Book Review of David Bollier's Silent Theft

Newsweek | June 10, 2002

It's almost human nature: if you're allowed the use of something for enough time, you begin to think you have a right to it, even that you own it. Take broadcast television. Its signals travel by means of the electromagnetic spectrum, specifically that segment known colloquially as the airwaves. The spectrum is a fact of the physical universe. Capital didn't create it. It can't be improved by way of adding value. It's inherently a public resource.

Yet broadcasters treat it like a birthright. When in 1996 they won new frequencies for high-definition television -- at no charge -- they were allowed to retain their old spectrum allotments until 2006, or until 85 percent of U.S. households had digital sets, whichever came later. Then they were supposed to give it back to the public. Don't count on it. Broadcasters would like to use their old spectrum for e-commerce, or resell it to others. "They used to rob trains in the Old West," said Sen. John McCain of the FCC giveaway. "Now we rob spectrum."

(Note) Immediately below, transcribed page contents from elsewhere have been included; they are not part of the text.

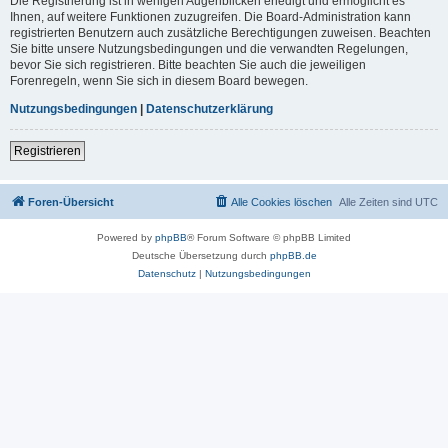
Die Registrierung ist in wenigen Augenblicken erledigt und ermöglicht es
Ihnen, auf weitere Funktionen zuzugreifen. Die Board-Administration kann
registrierten Benutzern auch zusätzliche Berechtigungen zuweisen. Beachten
Sie bitte unsere Nutzungsbedingungen und die verwandten Regelungen,
bevor Sie sich registrieren. Bitte beachten Sie auch die jeweiligen
Forenregeln, wenn Sie sich in diesem Board bewegen.
Nutzungsbedingungen
|
Datenschutzerklärung
Registrieren
Foren-Übersicht
Alle Cookies löschen
Alle Zeiten sind
UTC
Powered by
phpBB
® Forum Software © phpBB Limited
Deutsche Übersetzung durch
phpBB.de
Datenschutz
|
Nutzungsbedingungen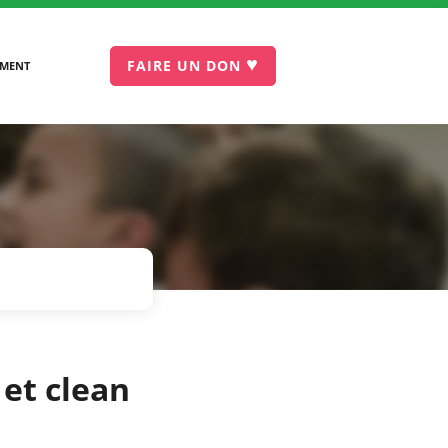
♥
FAIRE UN DON
EMENT
 et clean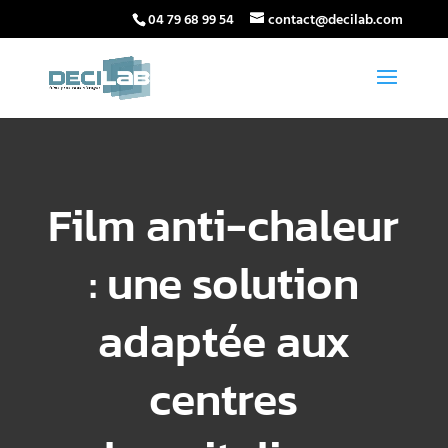
04 79 68 99 54
contact@decilab.com
Film anti-chaleur
: une solution
adaptée aux
centres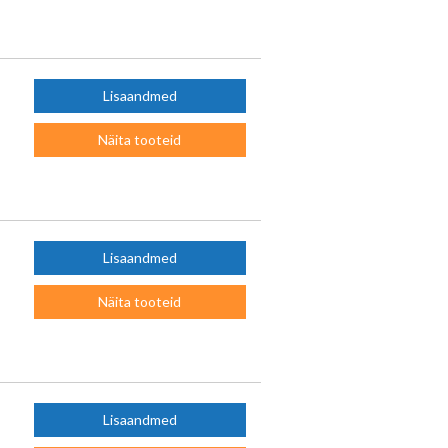
Lisaandmed
Näita tooteid
Lisaandmed
Näita tooteid
Lisaandmed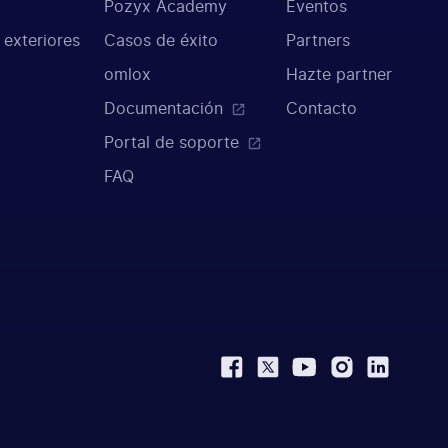
Pozyx Academy
Eventos
 exteriores
Casos de éxito
Partners
omlox
Hazte partner
Documentación
Contacto
Portal de soporte
FAQ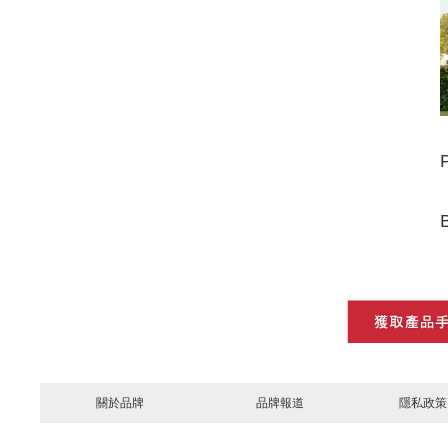
P
關於品牌
品牌報道
隱私政策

The electromagnetic spectrum is a prime example of what David Bollier calls a "commons" in his provocative new book, "Silent Theft: The Private Plunder of Our Common Wealth" (260 pages. Routledge. $26). Historically, the word "commons" referred to real estate -- public grazing grounds or tidewater fisheries. Today the term describes not only land such as national forests, but also intangible assets like the human-gene sequence. Bollier argues that in case after case of a resource once held to belong to all, private interests are eroding public ownership. Is there oil in the Arctic National Wildlife Refuge? Let industry appropriate the land. Is there money to be made in manipulating the gene sequence? Let biotechnology firms patent it. Tension between private and public interests is as old as the republic, Bollier admits. "But today we live in a troubling new stage of this struggle that differs in scope and ferocity from previous ones."

Nowhere is this trend more apparent than with the Internet, says Bollier: "Never has there been a commons as big, robust and socially creative." Yet companies like Microsoft seek to impose proprietary technical standards for Internet access while firms like AOL try to enclose the Web experience within digital walls that resemble those of a shopping mall. And why not? asks Silicon Valley. Its dominant view is that "government" and "innovation" are mutually exclusive terms.

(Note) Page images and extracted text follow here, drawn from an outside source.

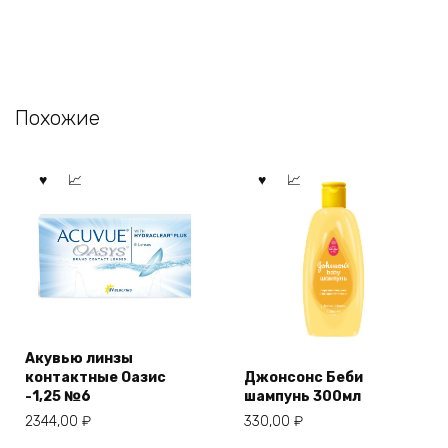
Похожие
Акувью линзы
контактные Оазис
Джонсонс Беби
-1,25 №6
шампунь 300мл
2344,00
₽
330,00
₽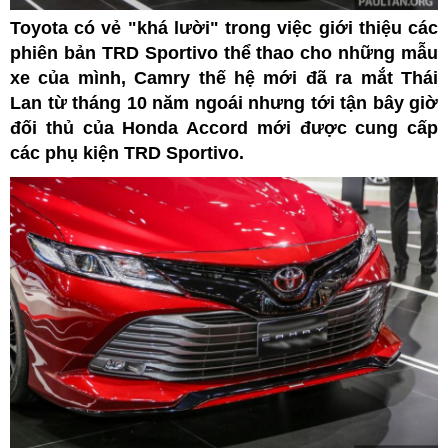
Toyota có vẻ "khá lười" trong việc giới thiệu các
phiên bản TRD Sportivo thể thao cho những mẫu
xe của mình, Camry thế hệ mới đã ra mắt Thái
Lan từ tháng 10 năm ngoái nhưng tới tận bây giờ
đối thủ của Honda Accord mới được cung cấp
các phụ kiện TRD Sportivo.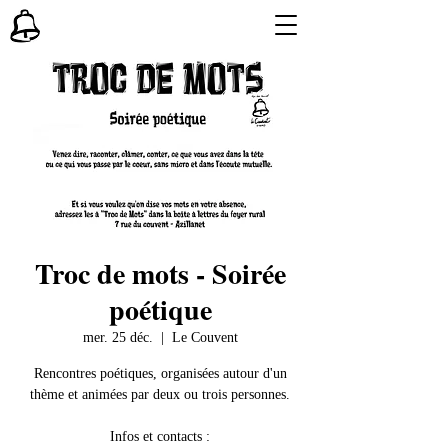
Troc de mots - Soirée
poétique
mer. 25 déc.
  |  
Le Couvent
Rencontres poétiques, organisées autour d'un
thème et animées par deux ou trois personnes.
​Infos et contacts :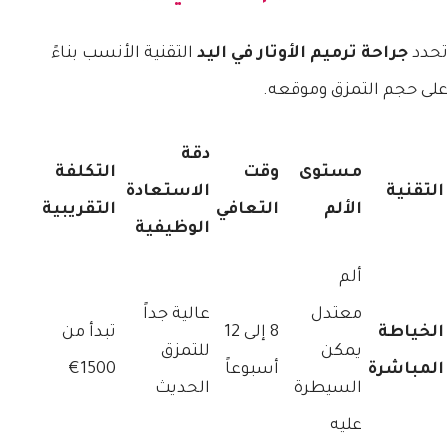
تحدد
جراحة ترميم الأوتار في اليد
التقنية الأنسب بناءً
على حجم التمزق وموقعه.
دقة
مستوى
وقت
التكلفة
التقنية
الاستعادة
الألم
التعافي
التقريبية
الوظيفية
ألم
معتدل
عالية جداً
الخياطة
8 إلى 12
تبدأ من
يمكن
للتمزق
المباشرة
أسبوعاً
1500€
السيطرة
الحديث
عليه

Against this is an inconvenient fact: private companies did nothing to invent the Internet. It was the product of a partnership between universities and the Feds. The process employed campus-based and taxpayer-funded computer scientists -- with their professional ethic of open access to research -- to design the system. As a result, writes Bollier, the Net exhibits all the qualities of a commons. Its designers and end-users were the same people. They developed technical standards that were open to all. And they thought of themselves as a community based on no-cost access to the network. Business hardly noticed. There was no money in a bare-bones, text-based medium of exchange.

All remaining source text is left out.